Seit der Erfindung der Polymerase-Kettenreaktion (PCR) ist die PCR aufgrund ihrer Einfachheit, Kostengünstigkeit, Zuverlässigkeit, Schnelligkeit und hohen Empfindlichkeit wahrscheinlich die am weitesten verbreitete Technik in der Molekularbiologie. qPCR ist eine Technologie, die von der PCR-Technologie entwickelt wurde. Während des DNA-Amplifikationsprozesses weist die Methode zum Nachweis der Gesamtmenge der Produkte nach jedem PCR-Zyklus mit Fluoreszenzfarbstoffen nicht nur die Schnelligkeit und Empfindlichkeit der PCR auf, sondern bietet auch eine höhere Spezifität und Höhe, Echtzeitüberwachung, wiederholbare und genaue Quantifizierung und andere Vorteile. qPCR ist eine Technologie, die ein quantitatives Echtzeit-PCR-Amplifikationsgerät, nämlich ein qPCR-Instrument, verwendet, um Nukleinsäureamplifikationsprodukte während des PCR-Prozesses in Echtzeit zu überwachen. qPCR realisiert die quantitative Analyse der Ausgangsvorlage durch die Analyse des Ct-Werts und der Standardkurve. 1992 schlug der Japaner Higuchi erstmals die „Echtzeit-Fluoreszenz-quantitative PCR-Technologie“ vor. 1996 brachte die American Biological Company das weltweit erste Fluoreszenz-Quantitative-PCR-Gerät auf den Markt, das aus einem thermischen PCR-Amplifikationssystem, einem optischen Fluoreszenzdetektionssystem sowie Computer- und Anwendungssoftware besteht.
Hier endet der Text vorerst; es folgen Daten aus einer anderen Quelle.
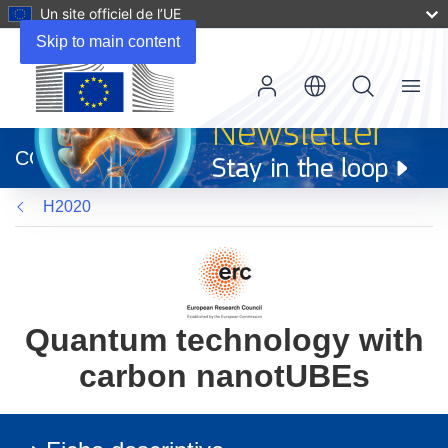
Un site officiel de l’UE
Skip to main content
Menu
(s’ouvre
dans
CORDIS
une
nouvelle
H2020
fenêtre)
Quantum technology with
carbon nanotUBEs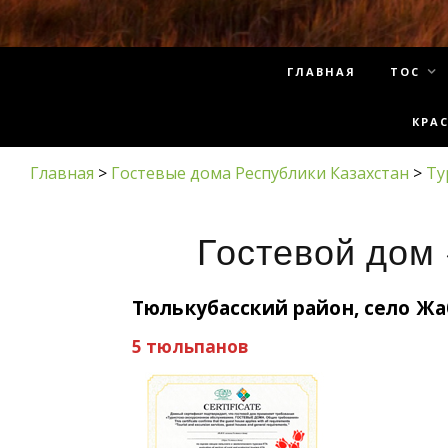
ГЛАВНАЯ
ТОС
КРА
Главная
>
Гостевые дома Республики Казахстан
>
Ту
Гостевой дом
Тюлькубасский район, село Ж
5 тюльпанов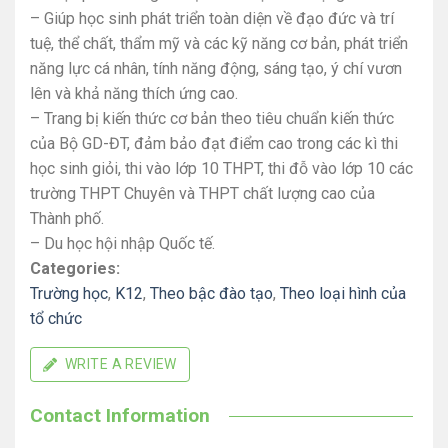
– Giúp học sinh phát triển toàn diện về đạo đức và trí
tuệ, thể chất, thẩm mỹ và các kỹ năng cơ bản, phát triển
năng lực cá nhân, tính năng động, sáng tạo, ý chí vươn
lên và khả năng thích ứng cao.
– Trang bị kiến thức cơ bản theo tiêu chuẩn kiến thức
của Bộ GD-ĐT, đảm bảo đạt điểm cao trong các kì thi
học sinh giỏi, thi vào lớp 10 THPT, thi đỗ vào lớp 10 các
trường THPT Chuyên và THPT chất lượng cao của
Thành phố.
– Du học hội nhập Quốc tế.
Categories:
Trường học
,
K12
,
Theo bậc đào tạo
,
Theo loại hình của
tổ chức
WRITE A REVIEW
Contact Information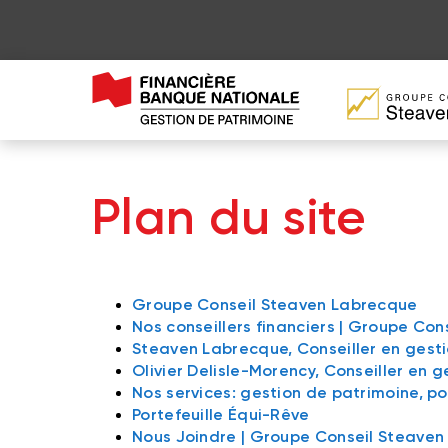
Plan du site
Groupe Conseil Steaven Labrecque
Nos conseillers financiers | Groupe Co
Steaven Labrecque, Conseiller en gesti
Olivier Delisle-Morency, Conseiller en 
Nos services: gestion de patrimoine, por
Portefeuille Équi-Rêve
Nous Joindre | Groupe Conseil Steave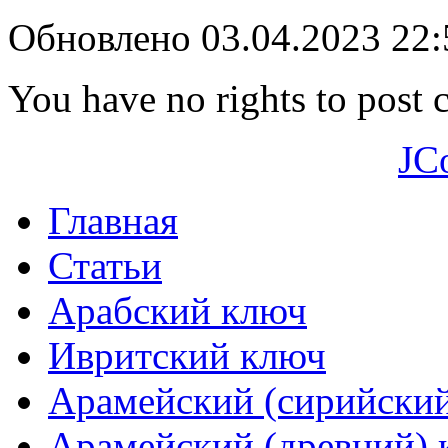
Обновлено 03.04.2023 22
You have no rights to post
JC
Главная
Статьи
Арабский ключ
Ивритский ключ
Арамейский (сирийски
Арамейский (древний) 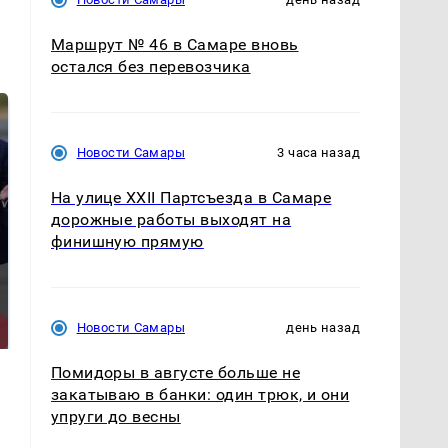
Маршрут № 46 в Самаре вновь
остался без перевозчика
Новости Самары
3 часа назад
На улице XXII Партсъезда в Самаре
дорожные работы выходят на
финишную прямую
В ОАЭ произошло
Все новости по
жестокое убийство
падению вертолета на
криптомиллионера
Новости Самары
день назад
Кавказе: читать здесь
Помидоры в августе больше не
закатываю в банки: один трюк, и они
упруги до весны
Es kann Nukleinsäureamplifikationsprodukte in Echtzeit durch Fluoreszenzfarbstoffe oder Fluoreszenzsonden überwachen. Durch die mathematische Funktionsbeziehung, kombiniert mit der Software zur Ergebnisanalyse, wird die Berechnung der anfänglichen Vorlagenmenge der zu testenden Probe realisiert. Daher wird die Echtzeit-Fluoreszenz-Quantitative-PCR-Technologie weithin eingesetzt. Fluoreszenzmarkierungsmethoden für qPCR werden in Fluoreszenzfarbstoffmosaikmethoden basierend auf der SYBR Green I-Farbstoffmethode, Fluoreszenzsondenmethoden basierend auf der Taqman-Sondenmethode (Cycling Probe, Molecular Bracon usw.) und Quencher-Farbstoffprimermethoden unterteilt.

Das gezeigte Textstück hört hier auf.